#### WORK REQUIRED
Find the lines below that contain the string "column". Copy each one.

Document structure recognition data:

========

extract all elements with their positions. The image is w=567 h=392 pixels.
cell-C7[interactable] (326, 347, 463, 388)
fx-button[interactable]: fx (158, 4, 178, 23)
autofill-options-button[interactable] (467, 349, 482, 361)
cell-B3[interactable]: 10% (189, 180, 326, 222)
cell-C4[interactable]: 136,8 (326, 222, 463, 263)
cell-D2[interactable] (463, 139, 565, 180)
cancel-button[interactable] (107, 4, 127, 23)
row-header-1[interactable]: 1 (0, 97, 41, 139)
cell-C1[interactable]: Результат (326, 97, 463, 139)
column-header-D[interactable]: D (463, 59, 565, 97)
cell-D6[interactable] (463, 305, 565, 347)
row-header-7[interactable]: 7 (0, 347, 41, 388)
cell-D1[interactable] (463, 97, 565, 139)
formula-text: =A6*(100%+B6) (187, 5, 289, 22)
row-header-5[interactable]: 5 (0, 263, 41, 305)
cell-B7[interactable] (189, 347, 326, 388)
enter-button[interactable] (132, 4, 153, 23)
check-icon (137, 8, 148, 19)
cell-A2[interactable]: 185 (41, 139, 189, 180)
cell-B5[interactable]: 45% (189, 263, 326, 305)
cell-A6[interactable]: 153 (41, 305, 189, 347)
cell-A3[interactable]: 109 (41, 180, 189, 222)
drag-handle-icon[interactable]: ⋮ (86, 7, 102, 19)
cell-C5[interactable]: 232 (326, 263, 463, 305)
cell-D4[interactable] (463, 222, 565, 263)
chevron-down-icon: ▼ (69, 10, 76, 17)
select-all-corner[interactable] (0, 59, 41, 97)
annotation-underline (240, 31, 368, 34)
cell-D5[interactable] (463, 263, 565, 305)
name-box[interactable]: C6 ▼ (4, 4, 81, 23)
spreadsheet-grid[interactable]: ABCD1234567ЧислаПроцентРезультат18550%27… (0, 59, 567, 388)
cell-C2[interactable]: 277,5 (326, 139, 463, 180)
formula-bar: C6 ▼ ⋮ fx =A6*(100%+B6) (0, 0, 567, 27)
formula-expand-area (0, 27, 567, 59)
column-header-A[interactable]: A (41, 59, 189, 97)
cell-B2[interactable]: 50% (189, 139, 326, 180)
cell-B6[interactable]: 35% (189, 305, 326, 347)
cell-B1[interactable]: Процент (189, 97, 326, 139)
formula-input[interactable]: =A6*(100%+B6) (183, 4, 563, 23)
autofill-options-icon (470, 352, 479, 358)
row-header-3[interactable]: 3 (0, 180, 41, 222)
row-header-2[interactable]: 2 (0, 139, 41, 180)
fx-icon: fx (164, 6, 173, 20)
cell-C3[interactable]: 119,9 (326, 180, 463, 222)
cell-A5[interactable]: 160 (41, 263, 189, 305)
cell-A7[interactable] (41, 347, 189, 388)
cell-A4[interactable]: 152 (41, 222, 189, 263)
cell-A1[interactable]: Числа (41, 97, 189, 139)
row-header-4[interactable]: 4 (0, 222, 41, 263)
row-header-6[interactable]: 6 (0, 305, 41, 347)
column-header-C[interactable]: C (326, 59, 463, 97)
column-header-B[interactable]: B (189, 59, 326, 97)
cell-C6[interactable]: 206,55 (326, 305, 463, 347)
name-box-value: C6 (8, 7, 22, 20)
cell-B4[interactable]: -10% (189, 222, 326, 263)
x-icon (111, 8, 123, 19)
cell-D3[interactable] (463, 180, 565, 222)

========

#### ANSWER FOR THE TASK
column-header-D[interactable]: D (463, 59, 565, 97)
column-header-A[interactable]: A (41, 59, 189, 97)
column-header-C[interactable]: C (326, 59, 463, 97)
column-header-B[interactable]: B (189, 59, 326, 97)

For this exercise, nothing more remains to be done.